** Data provided follows **

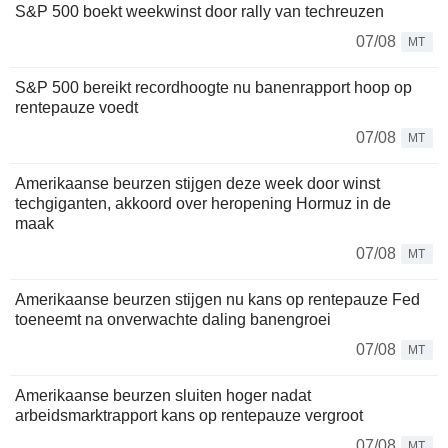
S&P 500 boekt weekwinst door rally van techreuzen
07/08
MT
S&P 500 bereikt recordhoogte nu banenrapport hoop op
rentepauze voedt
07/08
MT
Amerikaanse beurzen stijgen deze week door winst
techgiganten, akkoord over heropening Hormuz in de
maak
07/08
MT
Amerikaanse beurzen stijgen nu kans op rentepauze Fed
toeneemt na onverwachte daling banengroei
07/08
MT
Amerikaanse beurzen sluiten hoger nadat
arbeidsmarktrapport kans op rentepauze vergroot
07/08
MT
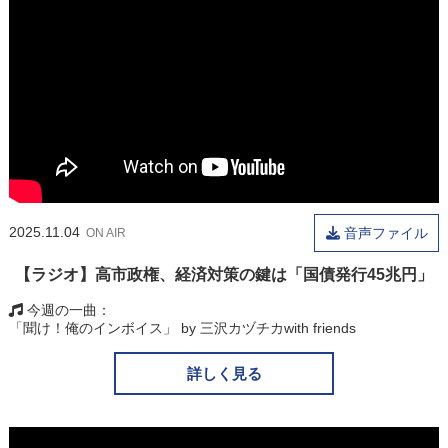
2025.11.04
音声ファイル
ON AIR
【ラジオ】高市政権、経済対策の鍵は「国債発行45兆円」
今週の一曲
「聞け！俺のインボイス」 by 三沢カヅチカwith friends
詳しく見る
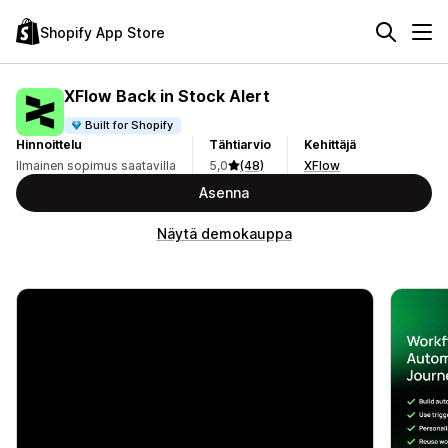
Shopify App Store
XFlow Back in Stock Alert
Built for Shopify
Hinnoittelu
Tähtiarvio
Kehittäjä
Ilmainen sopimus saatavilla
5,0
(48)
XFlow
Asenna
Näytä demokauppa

** End of Data provided **
** Data provided follows **

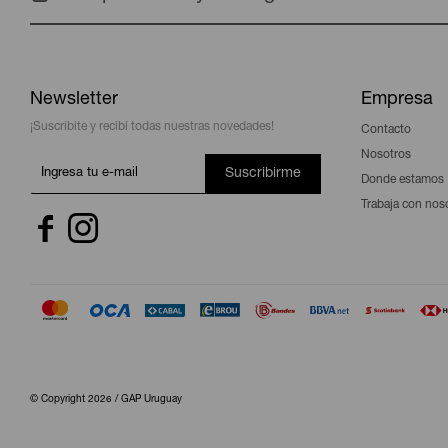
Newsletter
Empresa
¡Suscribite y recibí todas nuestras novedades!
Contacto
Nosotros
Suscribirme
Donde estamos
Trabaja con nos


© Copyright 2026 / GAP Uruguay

** End of Data provided **
** Data provided follows **

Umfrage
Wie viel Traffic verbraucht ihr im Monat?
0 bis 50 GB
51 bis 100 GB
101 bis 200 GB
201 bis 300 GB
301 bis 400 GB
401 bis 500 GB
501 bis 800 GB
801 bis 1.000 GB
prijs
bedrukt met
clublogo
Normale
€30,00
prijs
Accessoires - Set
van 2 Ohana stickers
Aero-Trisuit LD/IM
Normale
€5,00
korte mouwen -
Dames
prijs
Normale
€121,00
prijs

** End of Data provided **

* [Requirement] Would you restate, exactly and with no pictures, the lines of the entries above from the one containing "S&P 500 bereikt" through the one containing "Näytä demokauppa"?

* [Expected answer]
S&P 500 bereikt recordhoogte nu banenrapport hoop op
rentepauze voedt
07/08
MT
Amerikaanse beurzen stijgen deze week door winst
techgiganten, akkoord over heropening Hormuz in de
maak
07/08
MT
Amerikaanse beurzen stijgen nu kans op rentepauze Fed
toeneemt na onverwachte daling banengroei
07/08
MT
Amerikaanse beurzen sluiten hoger nadat
arbeidsmarktrapport kans op rentepauze vergroot
07/08
MT
2025.11.04
音声ファイル
ON AIR
【ラジオ】高市政権、経済対策の鍵は「国債発行45兆円」
今週の一曲
「聞け！俺のインボイス」 by 三沢カヅチカwith friends
詳しく見る
Shopify App Store
XFlow Back in Stock Alert
Built for Shopify
Hinnoittelu
Tähtiarvio
Kehittäjä
Ilmainen sopimus saatavilla
5,0
(48)
XFlow
Asenna
Näytä demokauppa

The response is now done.